> _Records for this task_:
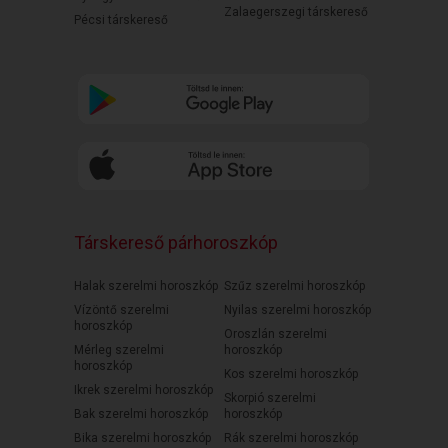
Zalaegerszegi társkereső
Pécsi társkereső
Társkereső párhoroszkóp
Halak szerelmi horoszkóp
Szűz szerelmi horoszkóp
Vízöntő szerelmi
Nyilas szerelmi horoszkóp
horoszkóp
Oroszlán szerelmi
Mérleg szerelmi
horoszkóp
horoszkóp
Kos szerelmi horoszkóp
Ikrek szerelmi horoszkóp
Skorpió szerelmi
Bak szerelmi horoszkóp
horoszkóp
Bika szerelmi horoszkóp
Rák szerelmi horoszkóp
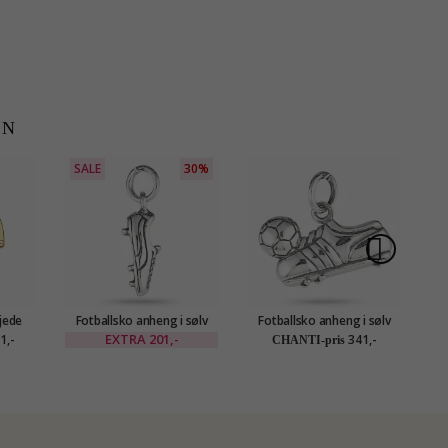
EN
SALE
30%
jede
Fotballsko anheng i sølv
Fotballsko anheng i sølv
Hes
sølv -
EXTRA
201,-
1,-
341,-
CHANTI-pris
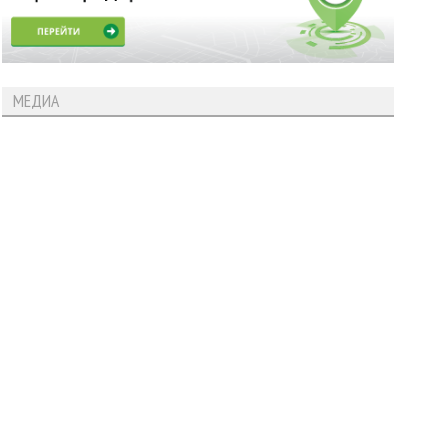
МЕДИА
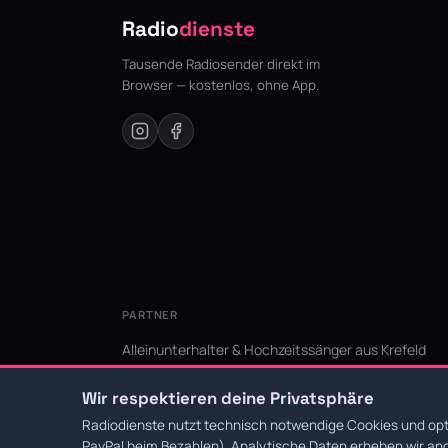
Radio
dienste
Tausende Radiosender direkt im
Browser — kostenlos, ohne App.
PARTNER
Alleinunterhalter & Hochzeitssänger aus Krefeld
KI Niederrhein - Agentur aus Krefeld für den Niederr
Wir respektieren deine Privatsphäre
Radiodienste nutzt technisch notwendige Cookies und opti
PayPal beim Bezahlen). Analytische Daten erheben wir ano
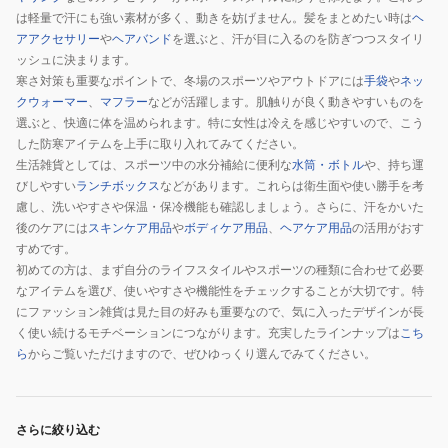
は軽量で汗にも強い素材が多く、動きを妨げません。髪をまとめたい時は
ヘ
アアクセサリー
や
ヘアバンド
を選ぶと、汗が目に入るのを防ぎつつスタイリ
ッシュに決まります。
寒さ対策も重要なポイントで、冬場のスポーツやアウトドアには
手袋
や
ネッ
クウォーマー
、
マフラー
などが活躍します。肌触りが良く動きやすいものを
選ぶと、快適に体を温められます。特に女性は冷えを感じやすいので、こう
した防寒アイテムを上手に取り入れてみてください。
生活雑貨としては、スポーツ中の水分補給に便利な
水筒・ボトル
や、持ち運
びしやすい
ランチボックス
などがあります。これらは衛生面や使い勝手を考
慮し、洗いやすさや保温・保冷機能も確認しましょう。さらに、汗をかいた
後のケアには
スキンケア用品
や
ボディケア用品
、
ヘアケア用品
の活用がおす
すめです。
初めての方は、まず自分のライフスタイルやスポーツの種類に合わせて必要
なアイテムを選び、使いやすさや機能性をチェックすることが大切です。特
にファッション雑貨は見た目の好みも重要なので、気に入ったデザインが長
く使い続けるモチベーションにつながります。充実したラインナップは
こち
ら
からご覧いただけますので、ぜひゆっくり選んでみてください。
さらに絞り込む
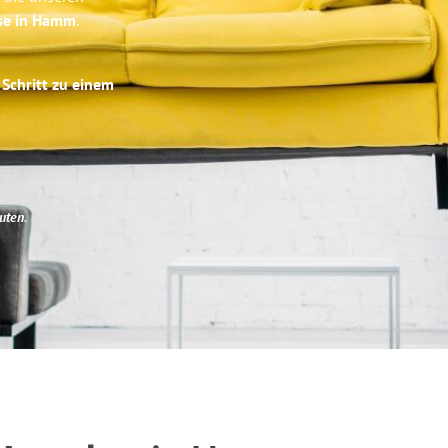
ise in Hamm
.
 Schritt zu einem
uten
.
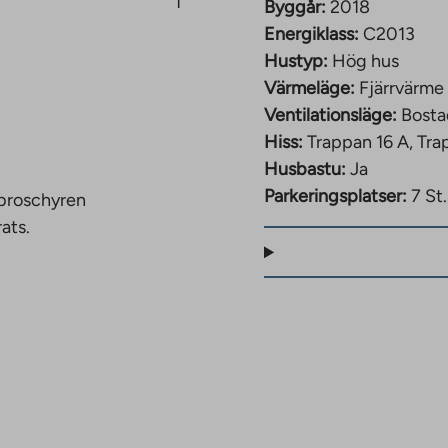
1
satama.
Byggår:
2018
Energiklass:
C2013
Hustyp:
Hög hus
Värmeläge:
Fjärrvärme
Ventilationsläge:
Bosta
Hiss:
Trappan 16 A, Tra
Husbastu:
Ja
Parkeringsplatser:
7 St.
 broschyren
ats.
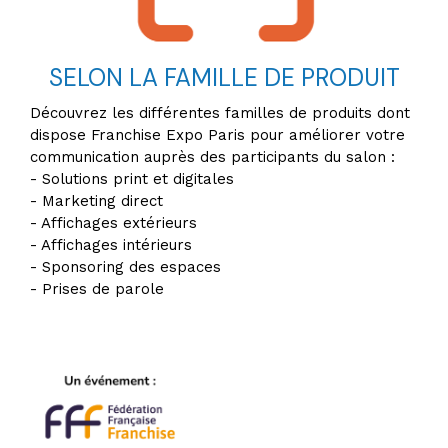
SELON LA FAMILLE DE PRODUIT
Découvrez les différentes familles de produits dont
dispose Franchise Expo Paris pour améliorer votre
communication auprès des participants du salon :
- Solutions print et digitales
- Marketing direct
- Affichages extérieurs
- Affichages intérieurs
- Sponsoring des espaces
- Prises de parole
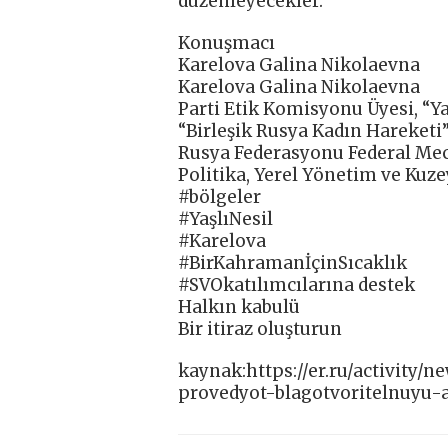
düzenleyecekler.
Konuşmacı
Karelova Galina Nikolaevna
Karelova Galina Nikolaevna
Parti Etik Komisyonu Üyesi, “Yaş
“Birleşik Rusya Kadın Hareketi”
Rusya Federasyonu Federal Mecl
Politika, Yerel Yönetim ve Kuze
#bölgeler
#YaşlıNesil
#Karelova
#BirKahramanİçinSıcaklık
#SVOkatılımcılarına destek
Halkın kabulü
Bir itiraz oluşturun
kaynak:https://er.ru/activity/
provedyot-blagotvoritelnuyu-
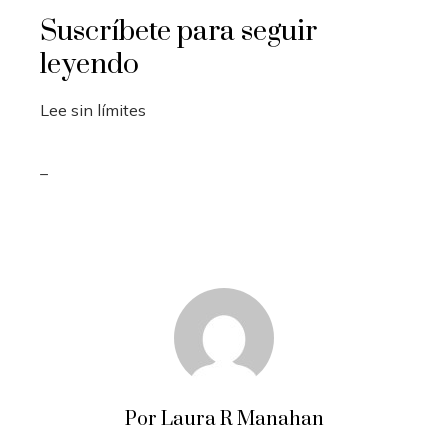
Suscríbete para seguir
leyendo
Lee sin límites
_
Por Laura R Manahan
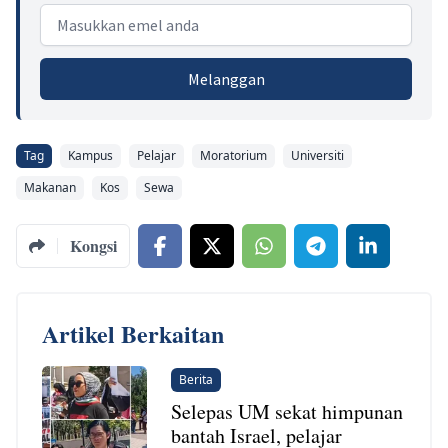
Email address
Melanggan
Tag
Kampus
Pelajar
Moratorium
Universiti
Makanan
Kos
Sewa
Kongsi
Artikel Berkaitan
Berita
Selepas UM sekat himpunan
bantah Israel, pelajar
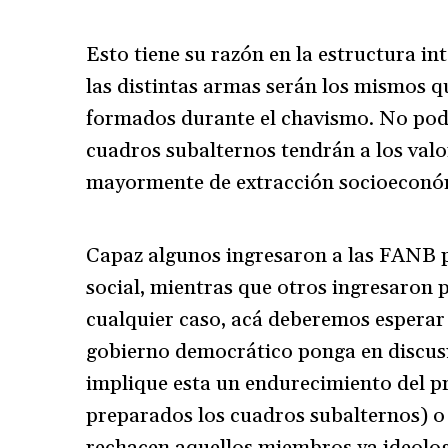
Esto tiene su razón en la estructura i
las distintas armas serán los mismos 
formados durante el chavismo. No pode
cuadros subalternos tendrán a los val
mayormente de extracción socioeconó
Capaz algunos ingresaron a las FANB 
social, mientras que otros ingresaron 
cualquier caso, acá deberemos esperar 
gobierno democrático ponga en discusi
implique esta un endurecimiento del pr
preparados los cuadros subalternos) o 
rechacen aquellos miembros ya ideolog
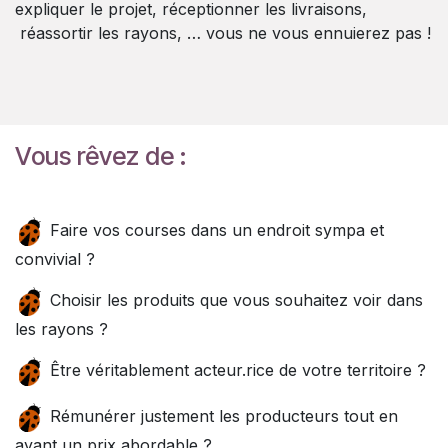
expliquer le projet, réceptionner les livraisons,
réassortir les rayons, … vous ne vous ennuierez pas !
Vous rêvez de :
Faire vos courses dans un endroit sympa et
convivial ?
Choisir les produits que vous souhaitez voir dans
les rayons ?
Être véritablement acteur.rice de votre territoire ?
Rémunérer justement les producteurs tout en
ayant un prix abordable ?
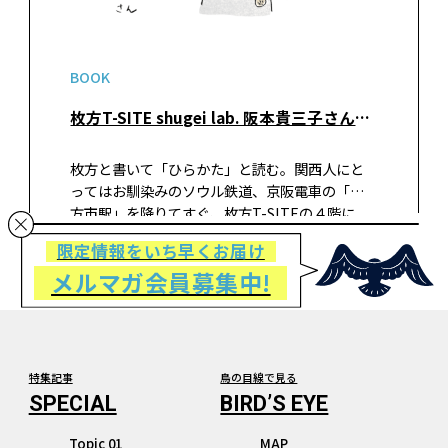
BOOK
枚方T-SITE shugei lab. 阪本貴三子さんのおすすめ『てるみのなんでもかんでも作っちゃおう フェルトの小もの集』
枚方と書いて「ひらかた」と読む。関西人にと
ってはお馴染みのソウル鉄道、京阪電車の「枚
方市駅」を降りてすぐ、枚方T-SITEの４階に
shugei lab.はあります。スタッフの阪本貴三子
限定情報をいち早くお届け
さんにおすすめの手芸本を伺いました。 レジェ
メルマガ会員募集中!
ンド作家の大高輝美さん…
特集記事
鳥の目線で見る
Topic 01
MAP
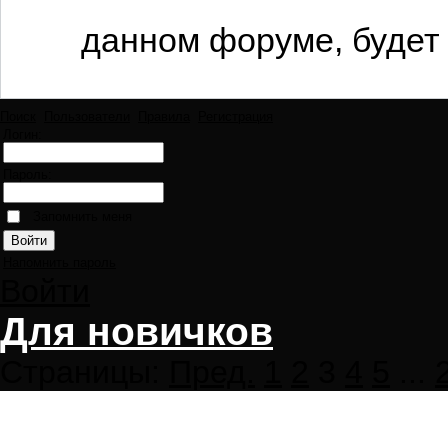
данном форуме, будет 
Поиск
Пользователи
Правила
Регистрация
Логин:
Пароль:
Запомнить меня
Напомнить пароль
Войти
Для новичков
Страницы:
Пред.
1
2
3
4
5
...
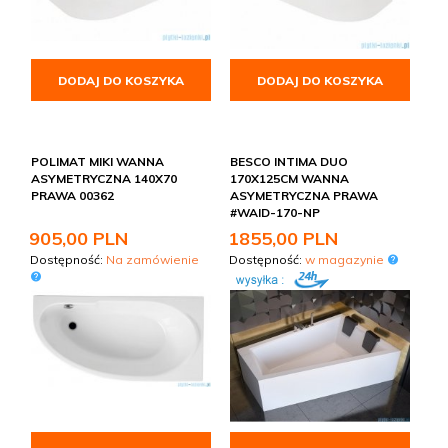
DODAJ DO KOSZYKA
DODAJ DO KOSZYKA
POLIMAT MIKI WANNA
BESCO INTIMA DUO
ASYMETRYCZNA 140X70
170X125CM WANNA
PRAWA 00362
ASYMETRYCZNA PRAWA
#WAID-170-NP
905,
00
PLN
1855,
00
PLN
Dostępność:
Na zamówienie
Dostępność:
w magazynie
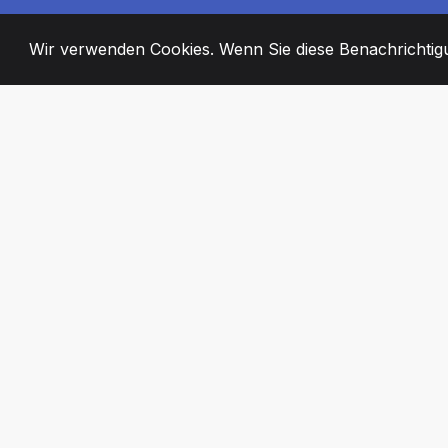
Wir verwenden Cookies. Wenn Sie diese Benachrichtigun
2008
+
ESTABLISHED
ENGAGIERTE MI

> _Exercise details_: Using the records above, count how many lines include the word "shugei", and reply only with that figure.

> _Reply to the exercise_: 2